The time of Jesus’ birth has been celebrated at numerous times throughout the year. In light of the biblical account it is likely that He was born in a more moderate season rather than that of winter (December 25th). So the question remains, How did December 25th come to be celebrated as the birth date of Christ?
The early church chose December 25th as the date for Jesus’ birth because it coincided with several pagan festivals. New converts in the 4th century who had embraced Christianity were experiencing discrimination for not celebrating Saturnalia and Kalends. Saturnalia was observed for a week beginning December 17th and honored the Roman god, Saturn. The celebration coincided with the winter solstice and was widely attended. Kalends was observed on January 1st when the new Roman consuls began their time in office. The festivities that accompanied Kalends were much like those that mark our Christmas celebrations. The Romans saved their meager incomes throughout the year so they could indulge in great feasts and lavish themselves and others with gifts.
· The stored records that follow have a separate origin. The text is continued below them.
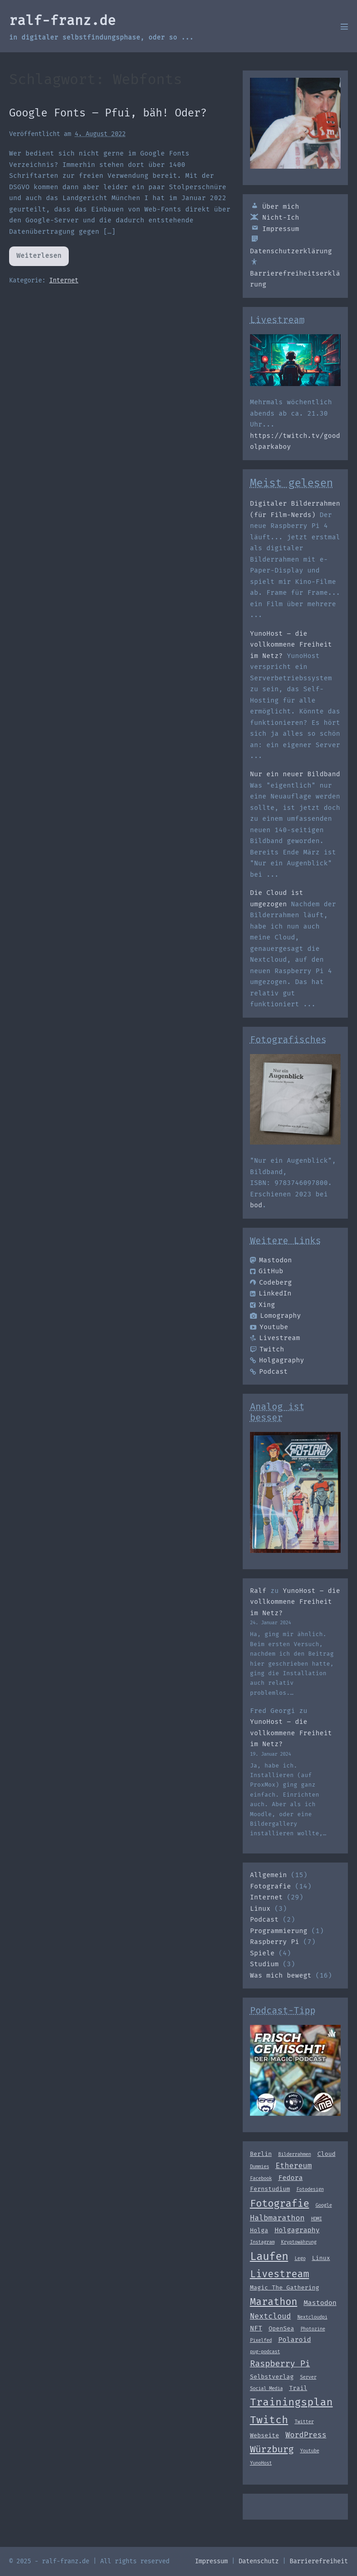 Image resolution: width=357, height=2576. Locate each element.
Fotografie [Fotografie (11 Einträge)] (279, 2203)
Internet (63, 280)
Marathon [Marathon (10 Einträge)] (273, 2302)
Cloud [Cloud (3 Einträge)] (326, 2153)
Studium (264, 1964)
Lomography (275, 1316)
These pagan celebrations were seen as an opportunity to give hope to mankind for the produce grown in the coming seasons. Saturnalia was a religious feast that offered individuals a chance to share gifts of candles, clay images, and charms that signaled the coming end of winter and the warmth brought by the sun.
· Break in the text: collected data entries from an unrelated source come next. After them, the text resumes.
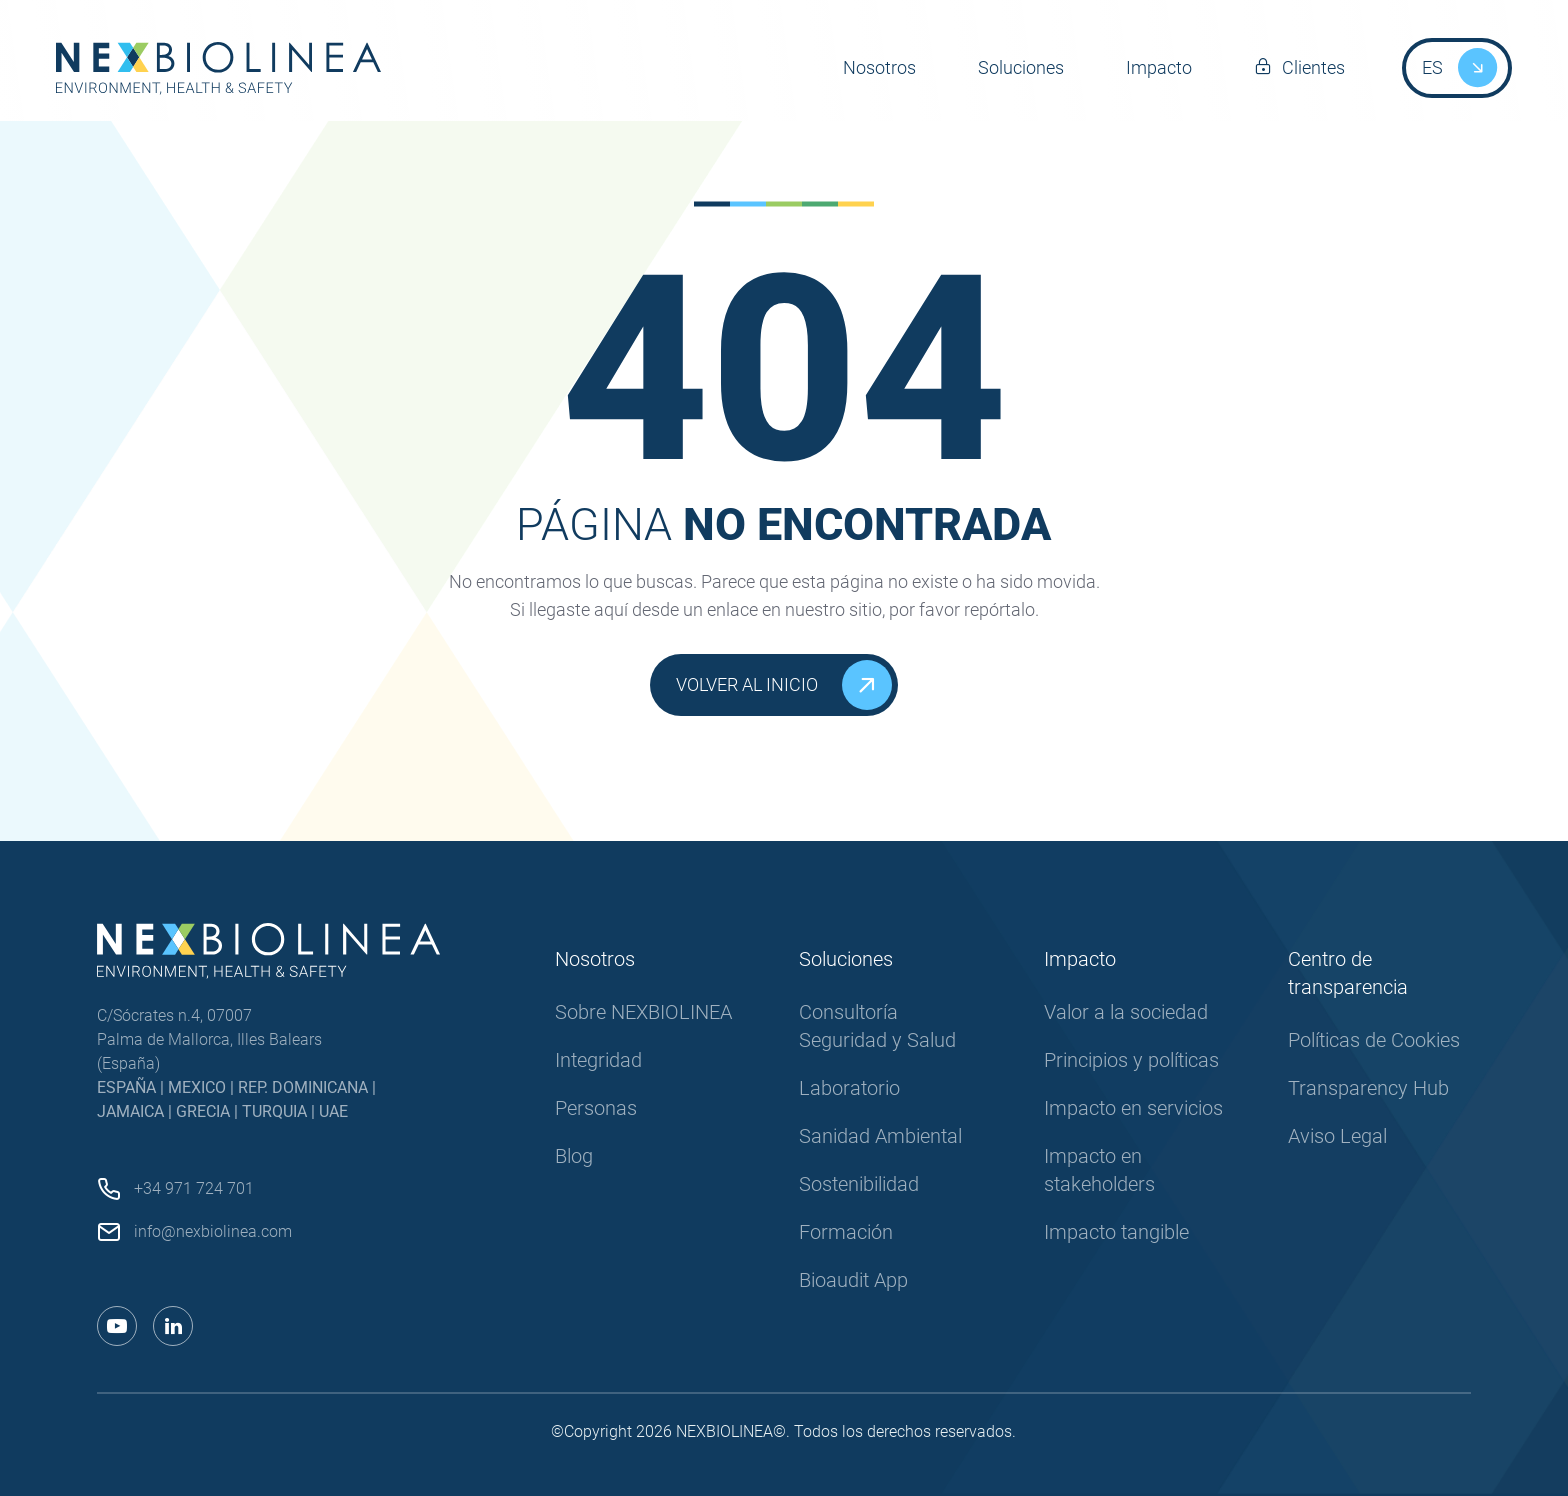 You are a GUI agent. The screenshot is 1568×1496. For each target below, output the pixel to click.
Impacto (1159, 67)
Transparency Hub (1368, 1088)
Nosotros (879, 67)
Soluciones (1021, 67)
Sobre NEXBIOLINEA (643, 1012)
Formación (846, 1232)
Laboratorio (849, 1088)
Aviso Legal (1337, 1136)
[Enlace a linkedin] (173, 1326)
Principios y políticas (1131, 1060)
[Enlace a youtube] (117, 1326)
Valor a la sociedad (1126, 1012)
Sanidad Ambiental (880, 1136)
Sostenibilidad (859, 1184)
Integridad (598, 1060)
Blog (574, 1156)
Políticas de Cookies (1374, 1040)
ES (1432, 67)
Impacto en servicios (1133, 1108)
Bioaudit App (853, 1280)
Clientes (1313, 67)
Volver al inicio (784, 685)
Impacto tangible (1116, 1232)
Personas (596, 1108)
The Roman Church saw a need to change the traditional observances to one that would bring a more positive reflection of the times and offer new converts cover for not observing the pagan festivities. December 25th was particularly fitting in that the date fell during Saturnalia and the winter solstice. The celebration of Jesus’ birth on the 25th would be an attempt to re-focus the Roman observance to one that celebrated the coming of the Light of the World rather than the light and warmth of the Sun. Jesus’ birth brought mankind a triumph of light over darkness and life over death.
The early Christian church co-opted many of the pagan celebrations of the day to ensure that Christianity would be received by the masses. The traditions that accompany Christmas are by and large from pagan sources. Mistletoe was sacred to the Druids, Christmas carols had a secular beginning, Christmas wreaths were a pagan symbol of fertility and life, and seen earlier – gift exchanges came from pagan sources as well. However, the observance of Jesus’ birth is not realized in the trappings of Christmas celebrations. His new birth in us, as Christians, is to be realized each day.
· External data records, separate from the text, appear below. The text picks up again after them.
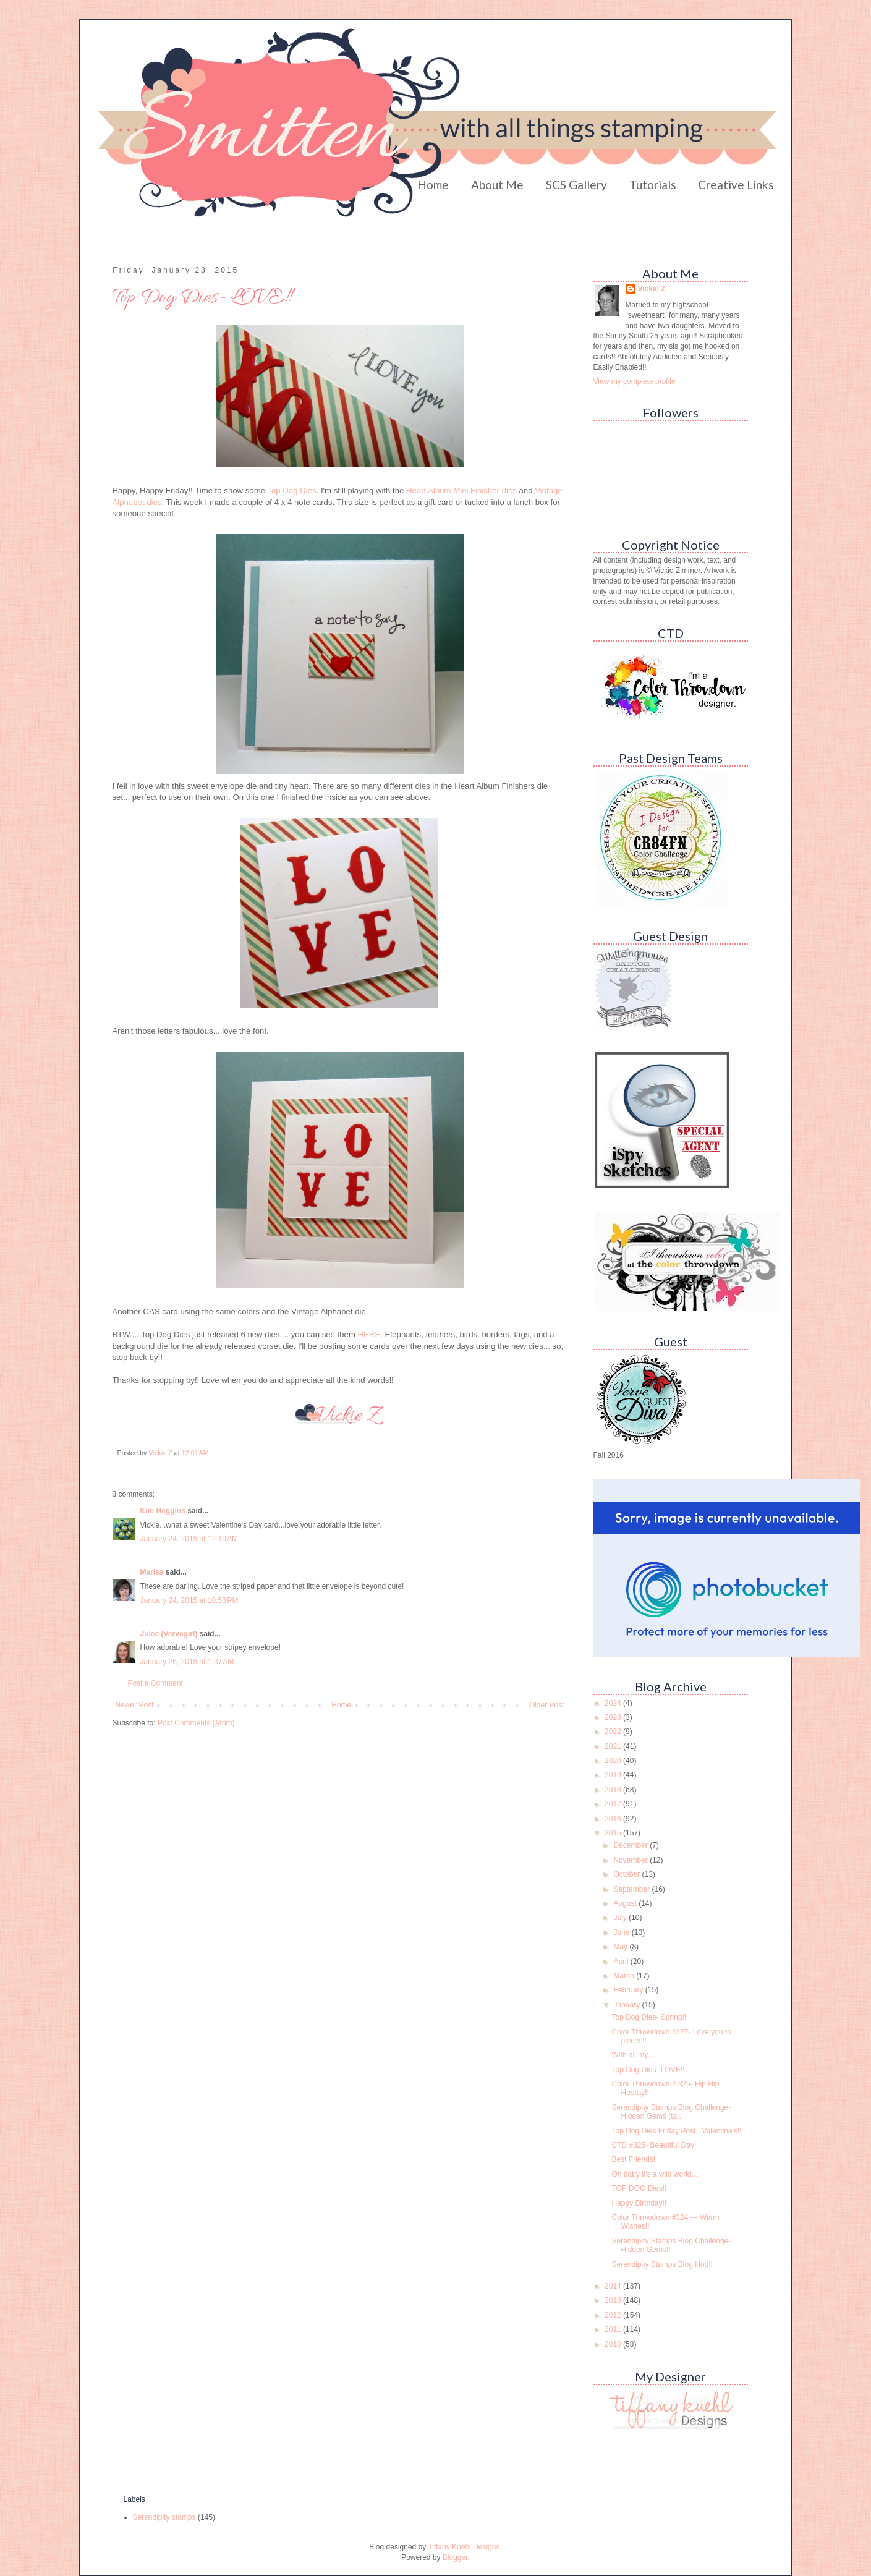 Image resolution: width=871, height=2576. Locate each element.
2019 (614, 1774)
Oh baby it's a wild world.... (655, 2174)
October (627, 1874)
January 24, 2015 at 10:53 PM (189, 1600)
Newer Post (135, 1705)
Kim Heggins (162, 1511)
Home (433, 184)
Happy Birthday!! (638, 2203)
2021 (614, 1746)
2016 (614, 1818)
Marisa (152, 1572)
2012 (614, 2315)
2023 (614, 1717)
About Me (497, 184)
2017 (614, 1804)
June (622, 1932)
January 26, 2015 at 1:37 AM (187, 1661)
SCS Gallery (576, 184)
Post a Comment (155, 1683)
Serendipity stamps (164, 2517)
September (632, 1889)
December (631, 1845)
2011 (614, 2329)
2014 (614, 2286)
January (627, 2004)
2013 (614, 2300)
We may not know for certain when Jesus came to us as a new-born babe. But we do know that we are to celebrate His life, death, and resurrection each day as we live our lives for Him. The day of our celebration is inconsequential; the fact that we observe Christ’s coming and His Lordship in our lives is crucial to our salvation. It is not the observance of tradition that makes us worthy, although tradition is useful. “It” is the witness of a life totally given each day to one’s Savior that brings Glory to our Creator.